Dizer isso aqui, onde poucos vão ler, não muda nada. Mas Bolsonaro está em linha com os líderes das grandes igrejas. E estes dizerem e seus pastores repetirem cultos afora pode ser decisivo. Até porque não é necessário convencer todo mundo, basta manter os 70% de apoio da última eleição, algo que se consegue apenas abrindo os olhos de alguns e/ou puxando um pouco mais para o campo dos valores.

Resta a religiosidade de Bolsonaro, inegavelmente rasa. O problema (para a esquerda) é que isso não faz diferença na prática, pois ele defende pautas evangélicas de peito aberto, coloca o terrivelmente no STF e tudo o mais.
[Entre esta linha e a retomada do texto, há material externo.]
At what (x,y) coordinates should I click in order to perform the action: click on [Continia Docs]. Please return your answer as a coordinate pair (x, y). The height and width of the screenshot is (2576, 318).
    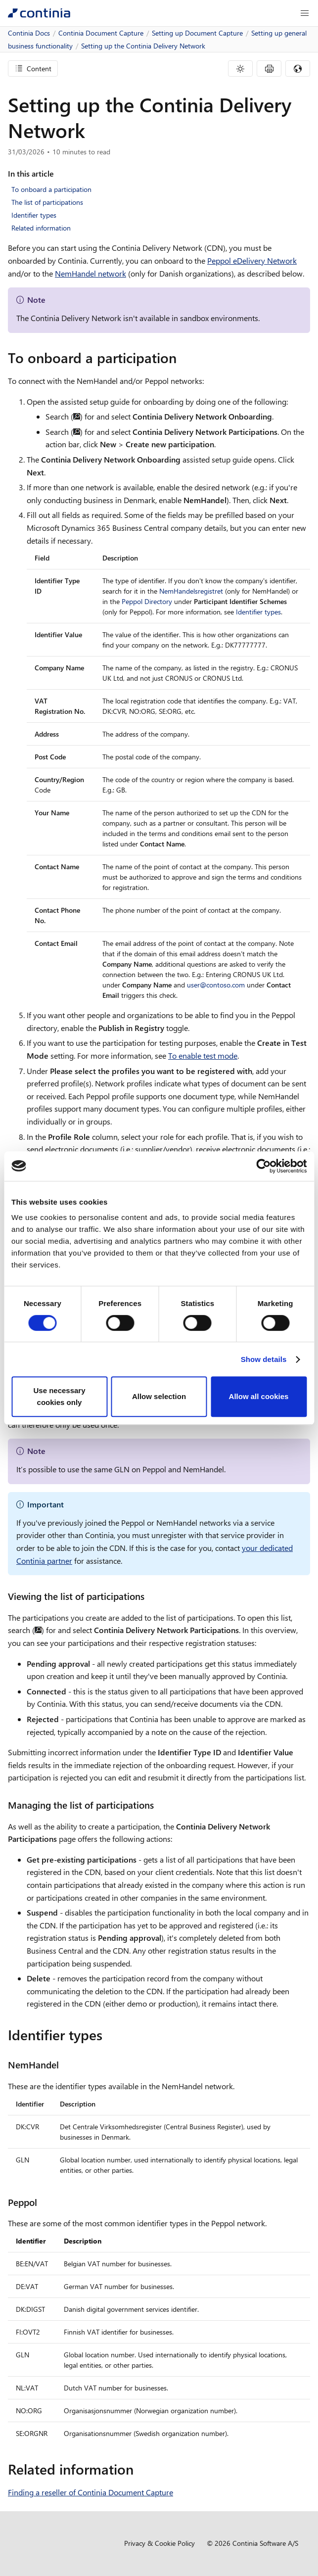
    Looking at the image, I should click on (39, 13).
Como se pensa correntemente no meio, nem todo homem que Deus levanta para defender o povo é um modelo de virtude.

E uma coisa para a qual Juliano aparentemente não atentou é que o jeitão de Bolsonaro é o mesmo do marido que ontem enchia a cara com as vagabas e agora é arrastado para a igreja. Ao falar das mulheres evangélicas e dali partir para a política ele esqueceu justamente da mulher evangélica sincera, esqueceu da Michelle. O que ele julga que afasta pode ser na verdade outro fator de identificação.